For the material below, count each line where the string "menuitem" appears, then return the total alone.

## Provided data
+-------+

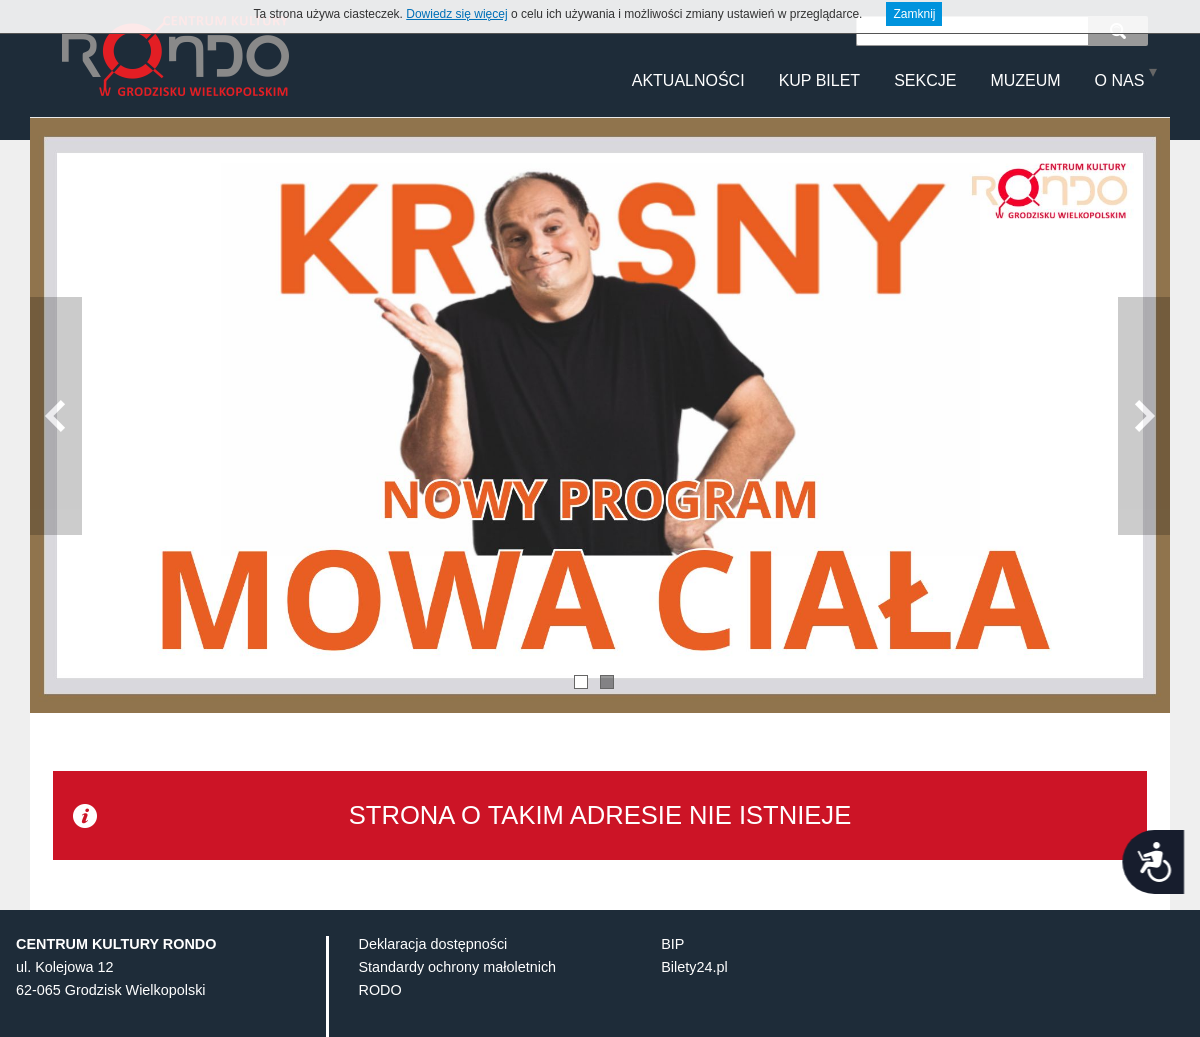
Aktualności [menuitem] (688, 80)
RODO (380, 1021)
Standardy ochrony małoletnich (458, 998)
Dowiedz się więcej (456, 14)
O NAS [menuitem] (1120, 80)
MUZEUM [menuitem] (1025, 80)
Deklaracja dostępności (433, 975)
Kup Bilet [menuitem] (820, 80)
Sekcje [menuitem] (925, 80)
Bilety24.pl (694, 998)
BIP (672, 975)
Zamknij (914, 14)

+-------+

## Response area
5